Source shape Behavior
Single file ConfigMap with one key (the filename); pod mount uses subPath so the single key lands at the compose target path
Flat directory (no subdirs, ≤ ~700 KiB) ConfigMap with one key per file; pod mount exposes all keys at the target path
Directory with subdirs, or over budget Rejected at deploy create — embed in the container image, split into multiple ConfigMaps, or use an initContainer
:rw on any host-path bind Rejected at deploy create — use a named volume with a spec-configured host path for writable data

The deployment dir layout is unchanged: compose files stay verbatim and spec.yml is not rewritten.
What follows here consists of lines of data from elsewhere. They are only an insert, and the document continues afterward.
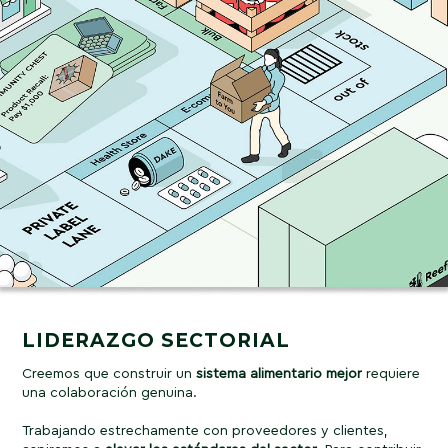
LIDERAZGO SECTORIAL
Creemos que construir un
sistema
alimentario
mejor
requiere
una colaboración genuina.
Trabajando estrechamente con proveedores y clientes,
Source files remain under {deployment_dir}/config/{pod}/ (as copied by deploy create); the ConfigMap is built from them at deploy start and no kind extraMount is emitted for these paths.

This works identically on kind and real k8s (ConfigMaps are cluster-native; no node-side landing pad required), and two deployments of the same stack sharing a cluster get their own per-namespace ConfigMaps — no aliasing.

Writable / generated data → named volume + host path

For volumes the workload writes to (databases, ledgers, caches, logs), use a named volume backed by a spec-configured host path under kind-mount-root:

# compose
volumes:
  - my-data:/var/lib/foo

# spec.yml
kind-mount-root: /srv/kind
volumes:
  my-data: /srv/kind/my-stack/data

Works on both kind (via the umbrella mount) and real k8s (operator provisions /srv/kind/my-stack/data on each node).

Migrating an Existing Cluster

If a cluster was created without an umbrella mount and you need to add a stack that requires new host-path mounts, the cluster must be recreated:

  1. Back up ephemeral state (DBs, caches) from PVs that lack host mounts — these are in the kind node overlay FS and do not survive kind delete.
  2. Update every stack's spec to set a shared kind-mount-root and place host paths under it.
  3. Stop all deployments, destroy the cluster, recreate it by starting any stack (umbrella now active), and restore state.